Yosemite officials reminded visitors to keep smelly objects like food or sunscreen locked away in lockers or canisters. On the trail, hikers should keep backpacks and other items within reach lest they be ransacked by bears or the Half Dome ground squirrels.

Bear encounters are not uncommon in Yosemite, which is home to an estimated 300 to 500 black bears. The animals usually cause property damage or snatch food. People are rarely injured, and no one has died of a bear attack in Yosemite, according to the park service.

As of July, officials have recorded 10 incidents involving bears in Yosemite, with all but one occurring in a residential area, according to the park’s bear activity log.

One bear, on a jag this spring, broke into multiple unlocked vehicles. Another found its way inside an unsecured home.

Visitors also encounter the creatures on the road. At least one bear has been struck by a vehicle in Yosemite this year, according to the park. Collisions are noted as one of the leading causes of death for bears in Yosemite, according to the organization Keep Bears Wild.

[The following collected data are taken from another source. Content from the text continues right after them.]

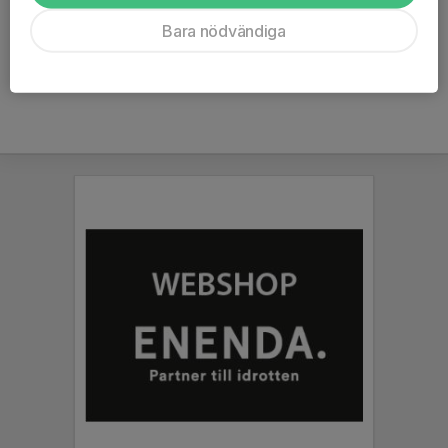
18:30 💛🖤
Läs mer
Bara nödvändiga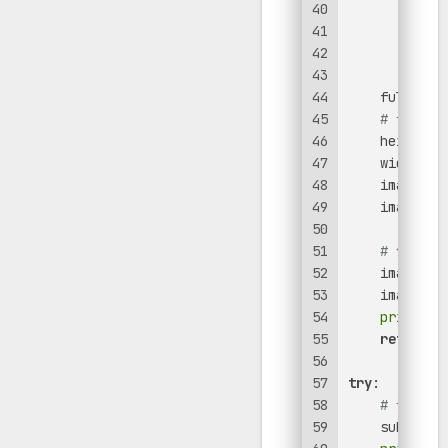
40
        img.
41
prin
42
# 
43
        full
44
    full_ima
45
# 计算生
46
    height =
47
    width = 
48
    image = 
49
    image.pa
50
        full
51
# 创建一
52
    image_pa
53
    image.sa
54
print
(
f
55
return
 i
56
57
try
:
58
# 设置桌
59
    subproce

Overall, encounters with humans are up by 83% compared with last year. Black bears are active day and night, and more have recently been spotted on the valley floor, park officials said.

Bears tend to avoid humans, but there are critical tips to stay safe in case of an encounter.

If a bear enters a trail, campground, picnic area or parking lot, officials recommend scaring the animal away by yelling loudly and aggressively until it leaves. People can stand close together to appear larger but should not surround the bear. Pepper spray is not allowed in Yosemite.

If the bear won’t go, pack everything and leave, officials said. Throwing food at the creature or leaving nourishment behind will encourage its behavior and could make it aggressive with humans; in these cases, the bear might be euthanized. And, although it might go without saying, rangers advise people not to try getting their food back from a bear.

Visitors who encounter a bear in undeveloped areas of Yosemite should keep a distance of at least 20 yards. Black bears may show dominance by bluff charging, especially when cubs or food are involved, park officials said.

Half Dome in Yosemite National Park has long been a California icon, serving as a muse for legendary photographer Ansel Adams, and eventually becoming his resting place.

The rock surface, which some compare to a football helmet or a broken bowling ball, is framed by a granite monolith, El Capitan, and a collection of cliffs known as Cathedral Rocks.

Visitors need to obtain a permit to scale the Half Dome. Hiking the trail can be dangerous, and the park service recommends that it be done only in summer. Rangers put up removable steel cables every season to help climbers ascend the last few hundred feet to the top.

Hiking to the summit requires climbing at least 14 miles while gaining 4,800 feet in elevation. Only 300 people can visit the Half Dome Trail each day.